The IDL allows to describe data formats, here is an example from the Protocol Buffers project page:
message Person { 
required int32 id = 1;
required string name = 2;
 optional string email = 3;
}
The numbers ("tags") assigned to the field names need to be specified explicitly to allow the formats to evolve. If they were automatically assigned, a change to the format - say inserting a new field - would cause trouble. Why? Because in the binary format, tags are used to describe what field (in the protocol description) a particular chunk of bytes is. Together with the rule that unknown tags are ignored, explicitly assigned tag numbers allow to add new fields as the format evolves, yet retain compatibility.

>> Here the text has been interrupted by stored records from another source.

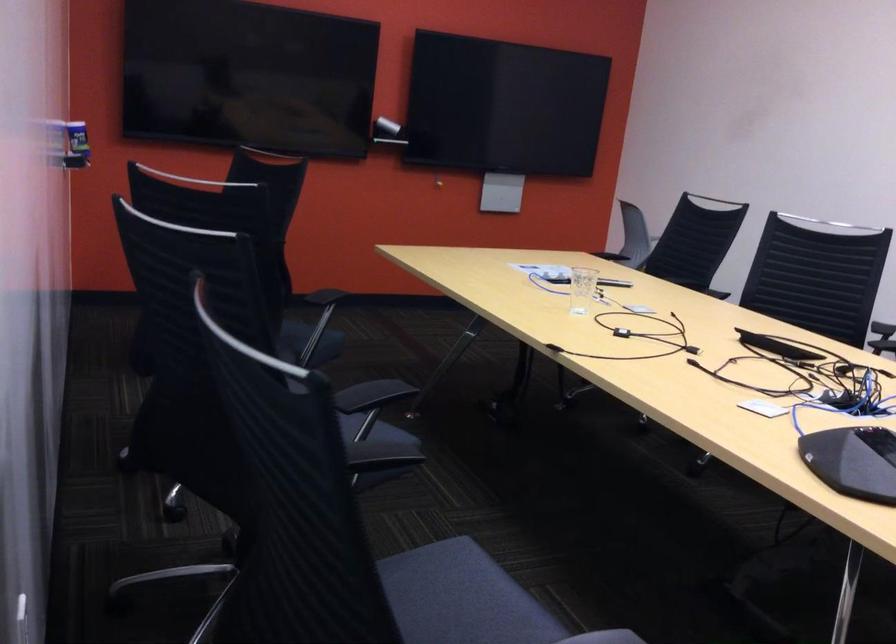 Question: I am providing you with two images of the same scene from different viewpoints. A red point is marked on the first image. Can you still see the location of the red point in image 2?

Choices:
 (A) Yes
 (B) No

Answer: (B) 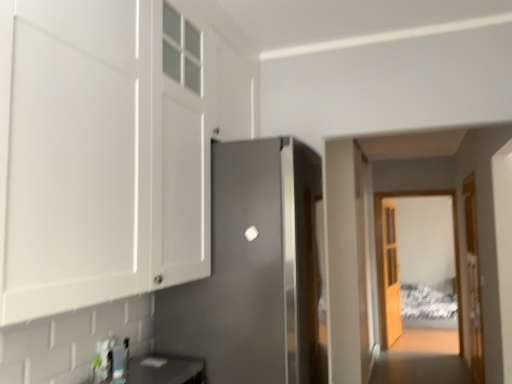 Question: Are wooden door at right, the 2th door when ordered from front to back, and white glossy cabinet at upper left far apart?

Choices:
 (A) yes
 (B) no

Answer: (A)

Question: Is wooden door at right, which appears as the 2th door when viewed from the back, closer to camera compared to white glossy cabinet at upper left?

Choices:
 (A) yes
 (B) no

Answer: (B)

Question: From a real-world perspective, is wooden door at right, which appears as the third door when viewed from the left, on top of white glossy cabinet at upper left?

Choices:
 (A) yes
 (B) no

Answer: (B)

Question: Is wooden door at right, the 2th door when ordered from front to back, facing towards white glossy cabinet at upper left?

Choices:
 (A) yes
 (B) no

Answer: (B)

Question: Does wooden door at right, which appears as the 2th door when viewed from the back, have a smaller size compared to white glossy cabinet at upper left?

Choices:
 (A) yes
 (B) no

Answer: (A)

Question: Looking at the image, does matte black countertop at lower left seem bigger or smaller compared to satin silver refrigerator at center, positioned as the 1th door in left-to-right order?

Choices:
 (A) big
 (B) small

Answer: (B)

Question: From the image's perspective, is matte black countertop at lower left located above or below satin silver refrigerator at center, which is counted as the 3th door, starting from the right?

Choices:
 (A) above
 (B) below

Answer: (B)

Question: Is matte black countertop at lower left inside the boundaries of satin silver refrigerator at center, positioned as the 1th door in left-to-right order, or outside?

Choices:
 (A) inside
 (B) outside

Answer: (B)

Question: Is matte black countertop at lower left in front of or behind satin silver refrigerator at center, positioned as the 1th door in left-to-right order, in the image?

Choices:
 (A) behind
 (B) front

Answer: (B)

Question: From the image's perspective, is white glossy cabinet at upper left located above or below clear glass door at center?

Choices:
 (A) above
 (B) below

Answer: (A)

Question: Considering their positions, is white glossy cabinet at upper left located in front of or behind clear glass door at center?

Choices:
 (A) front
 (B) behind

Answer: (A)

Question: Looking at the image, does white glossy cabinet at upper left seem bigger or smaller compared to clear glass door at center?

Choices:
 (A) big
 (B) small

Answer: (A)

Question: From a real-world perspective, is white glossy cabinet at upper left physically located above or below clear glass door at center?

Choices:
 (A) below
 (B) above

Answer: (B)

Question: Choose the correct answer: Is wooden textured door at center, positioned as the second door in right-to-left order, inside matte black countertop at lower left or outside it?

Choices:
 (A) outside
 (B) inside

Answer: (A)

Question: Based on their sizes in the image, would you say wooden textured door at center, placed as the 3th door when sorted from front to back, is bigger or smaller than matte black countertop at lower left?

Choices:
 (A) small
 (B) big

Answer: (B) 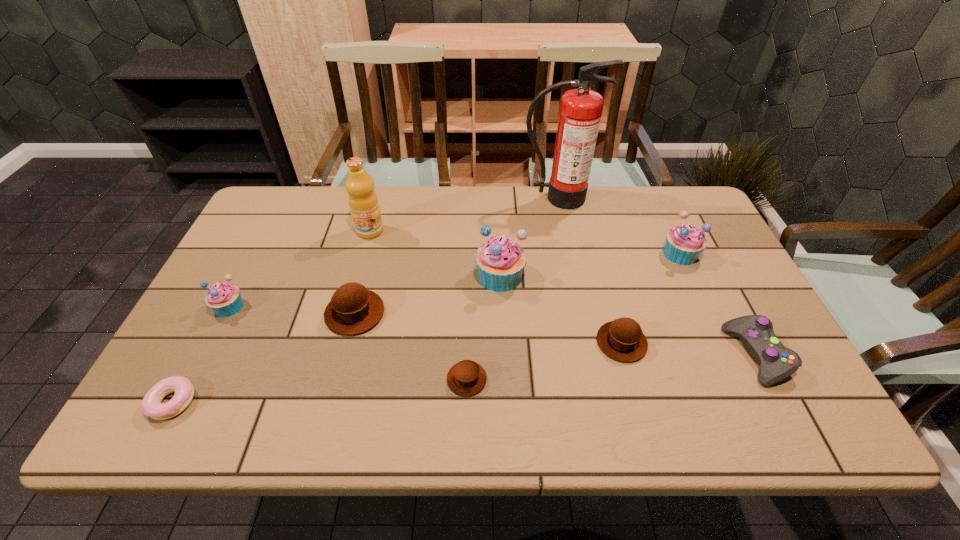 This screenshot has height=540, width=960. I want to click on free spot at the left edge of the desktop, so click(291, 237).

Locate an element on the screen. This screenshot has height=540, width=960. blank area at the right edge is located at coordinates (705, 288).

Locate an element on the screen. free space at the far left corner of the desktop is located at coordinates (281, 200).

In the image, there is a desktop. Where is `vacant region at the far right corner`? vacant region at the far right corner is located at coordinates 652,187.

At what (x,y) coordinates should I click in order to perform the action: click on free space between the tallest muffin and the smallest brown muffin. Please return your answer as a coordinate pair (x, y). The image size is (960, 540). Looking at the image, I should click on (484, 328).

Where is `vacant space in between the gray control and the second blue muffin from left to right`? vacant space in between the gray control and the second blue muffin from left to right is located at coordinates (629, 315).

The height and width of the screenshot is (540, 960). What are the coordinates of `free space between the smallest brown muffin and the fourth tallest object` in the screenshot? It's located at (573, 316).

The image size is (960, 540). I want to click on free space that is in between the control and the farthest object, so click(657, 276).

Where is `unoccupied position between the fire extinguisher and the gray control`? This screenshot has height=540, width=960. unoccupied position between the fire extinguisher and the gray control is located at coordinates (657, 276).

I want to click on free point between the smallest blue muffin and the doughnut, so click(x=201, y=354). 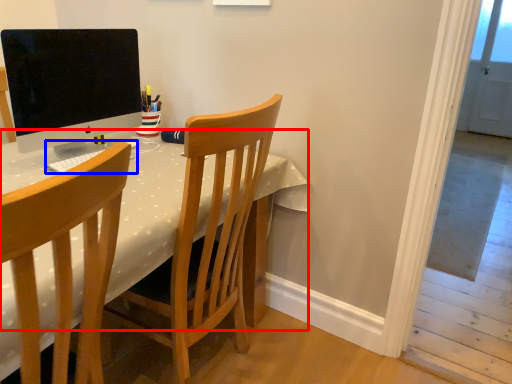 Question: Which of the following is the farthest to the observer, table (highlighted by a red box) or computer keyboard (highlighted by a blue box)?

Choices:
 (A) table
 (B) computer keyboard

Answer: (B)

To use the format descriptions, stored in .proto files, they're compiled into source code. Google's release comes with support for C++, Python and Java. Support for other languages is also becoming available, eg. Ruby, Erlang, Perl, Haskell, and others. Everyone interested in adding support for another language will appreciate the reverse engineered grammar of the .proto files as EBNF.

Language support means that .proto files are turned into code in the target language, consisting of classes that map to the formats defined in the .proto files. With this, it's possible to get an object from a binary, modify the object's fields and serialize the state back to the binary format.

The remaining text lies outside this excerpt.